Personal information
- Full name: Oliver James Sadler
- Born: 2 April 1987 (age 39) Newcastle-under-Lyme, Staffordshire, England
- Batting: Right-handed
- Bowling: Slow left-arm orthodox

Domestic team information
- 2006–2008: Oxford University
- 2006–2008: Cheshire
- 2008: Oxford UCCE

Career statistics
| Competition | First-class |
| Matches | 4 |
| Runs scored | 250 |
| Batting average | 50.00 |
| 100s/50s | –/– |
| Top score | 77 |
| Balls bowled | 302 |
| Wickets | 3 |
| Bowling average | 34.00 |
| 5 wickets in innings | – |
| 10 wickets in match | – |
| Best bowling | 3/41 |
| Catches/stumpings | 1/– |
- Source: Cricinfo, 21 February 2019

= Oliver Sadler =

English cricketer

Oliver James Sadler (born 2 April 1987) is an English former first-class cricketer.

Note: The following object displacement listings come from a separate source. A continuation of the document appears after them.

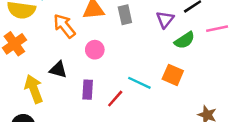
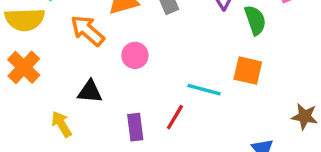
green semicircle: (185, 40) -> (255, 20), turned -65
yellow arrow: (34, 89) -> (61, 124), size x0.7
purple rectangle: (88, 90) -> (135, 127), moved

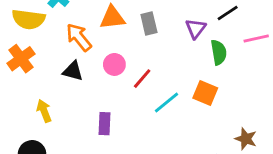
cyan line: (204, 90) -> (167, 102), turned -64
black triangle: (90, 92) -> (73, 71), moved
red line: (175, 117) -> (142, 79), moved

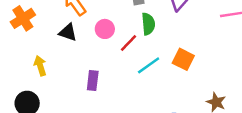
green semicircle: (219, 52) -> (148, 24), moved

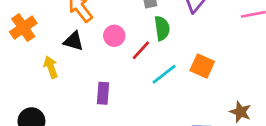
yellow arrow: (40, 66) -> (51, 67), moved

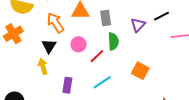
black triangle: (74, 41) -> (49, 46), turned 42
yellow arrow: (51, 67) -> (43, 66), moved
cyan line: (164, 74) -> (102, 82), moved

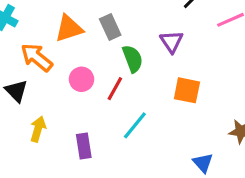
purple triangle: (138, 25) -> (171, 42), moved
black triangle: (49, 46) -> (16, 91), moved
yellow arrow: (43, 66) -> (38, 129), turned 49

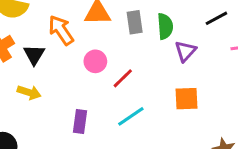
green semicircle: (133, 59) -> (165, 26), moved
orange square: (187, 90) -> (187, 99), turned -30
yellow arrow: (38, 129) -> (29, 92), moved, turned 75

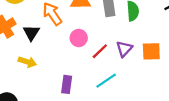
purple triangle: (185, 51) -> (124, 49), moved
orange square: (187, 99) -> (151, 51), moved

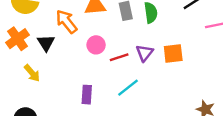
red line: (100, 51) -> (119, 57), turned 30
yellow arrow: (27, 62) -> (32, 73), moved, turned 36

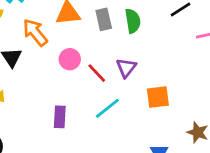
orange square: (173, 53) -> (158, 97), moved
red line: (119, 57) -> (97, 73), turned 66

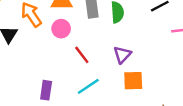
pink circle: (70, 59) -> (61, 29), moved
purple triangle: (126, 68) -> (122, 55), moved

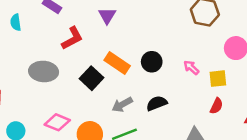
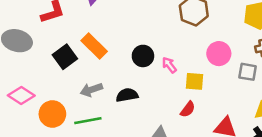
black circle: (152, 62) -> (143, 56), moved

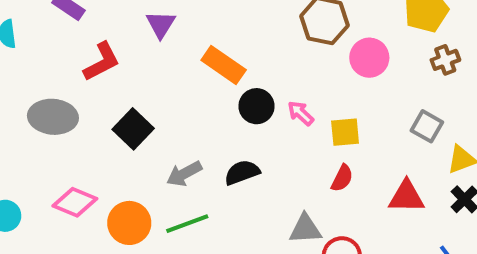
orange rectangle: (94, 46) -> (224, 65), moved
pink circle: (219, 54) -> (369, 58), moved
gray square: (248, 72) -> (427, 126), moved, turned 30

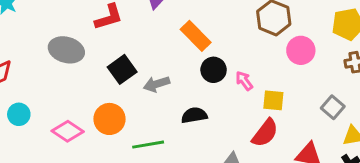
gray arrow: (184, 174) -> (157, 84), moved
red semicircle: (342, 178) -> (265, 133), size x1.5
pink diamond: (75, 202) -> (68, 131), moved
orange circle: (129, 223) -> (110, 119), moved

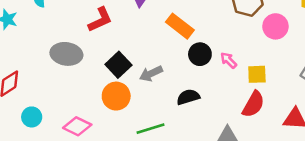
orange circle: (110, 119) -> (116, 96), moved

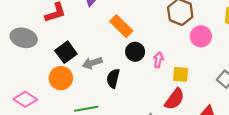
pink arrow: (229, 60) -> (158, 60), turned 48
black semicircle: (188, 97) -> (113, 78), moved, turned -66

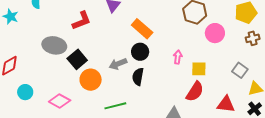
black square: (66, 52) -> (77, 59), moved
black circle: (135, 52) -> (140, 52), moved

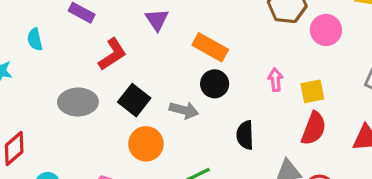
black square: (77, 59) -> (134, 100), moved
gray arrow: (118, 64) -> (184, 110), turned -132
black semicircle: (138, 77) -> (245, 135), moved

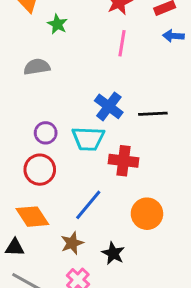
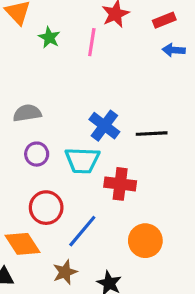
pink line: (122, 43) -> (92, 42), moved
gray semicircle: (37, 67) -> (27, 113), moved
red circle: (40, 170) -> (46, 208), moved

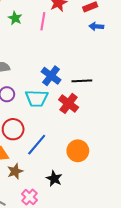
red cross: (120, 184) -> (69, 103), moved, turned 30
brown star: (65, 272) -> (15, 171), moved

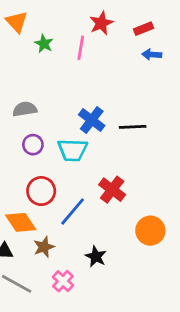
red cross: (69, 103) -> (112, 190), moved
orange circle: (78, 151) -> (150, 231), moved

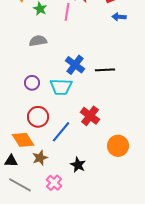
gray semicircle: (25, 109) -> (38, 41), moved

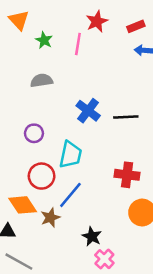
cyan trapezoid: (61, 87) -> (70, 155), moved, turned -80
red cross: (90, 116) -> (127, 175), moved, turned -30
brown star: (40, 158) -> (50, 218), moved
pink cross: (54, 183) -> (104, 259), moved

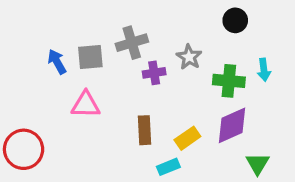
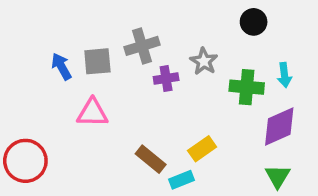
purple diamond: (232, 125) -> (279, 127), moved
brown rectangle: (145, 130) -> (151, 159), moved, turned -48

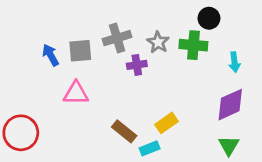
gray star: (204, 61) -> (158, 42), moved
green cross: (247, 87) -> (193, 45), moved

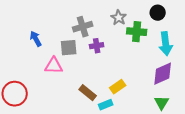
black circle: (209, 18) -> (158, 13), moved
gray star: (158, 42) -> (119, 18), moved
gray square: (80, 51) -> (69, 48), moved
cyan arrow: (234, 62) -> (166, 44), size x1.6

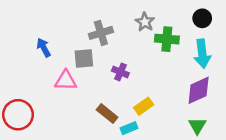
black circle: (158, 13) -> (202, 18), moved
purple cross: (97, 46) -> (120, 72), moved, turned 32

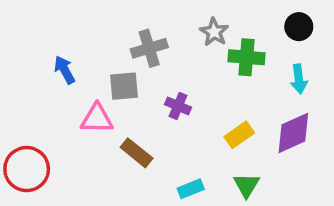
cyan arrow: (202, 54) -> (299, 79), size x0.7
yellow rectangle: (144, 106) -> (239, 135), moved
brown rectangle: (107, 113) -> (137, 153), moved
green triangle: (197, 126) -> (247, 185), moved

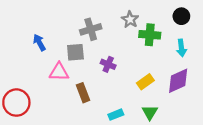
brown rectangle: (137, 153) -> (83, 93), turned 30

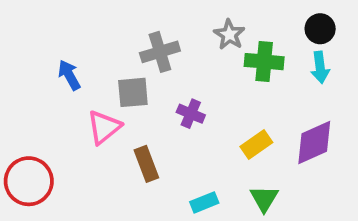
cyan arrow: (181, 48) -> (320, 67), moved
pink triangle: (59, 72) -> (104, 127), turned -40

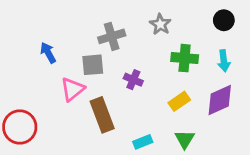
green cross: (264, 62) -> (185, 58), moved
cyan arrow: (320, 67) -> (224, 61), moved
brown rectangle: (146, 164) -> (102, 115), size x1.4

Sadler was born at Newcastle-under-Lyme and attended Oriel College, Oxford. While at Oxford he made his debut in first-class cricket for Oxford University against Cambridge University at Oxford in 2006. He played in the same fixtures in 2007 and 2008, as well as playing a first-class match for Oxford UCCE against Middlesex in 2008. Appearing in four first-class matches, Sadler scored 250 runs at an average of 50.00, with a high score of 77. With his slow left-arm orthodox bowling, he also took 3 wickets. Sadler played minor counties cricket for Cheshire from 2006-2008, making six appearances in the Minor Counties Championship.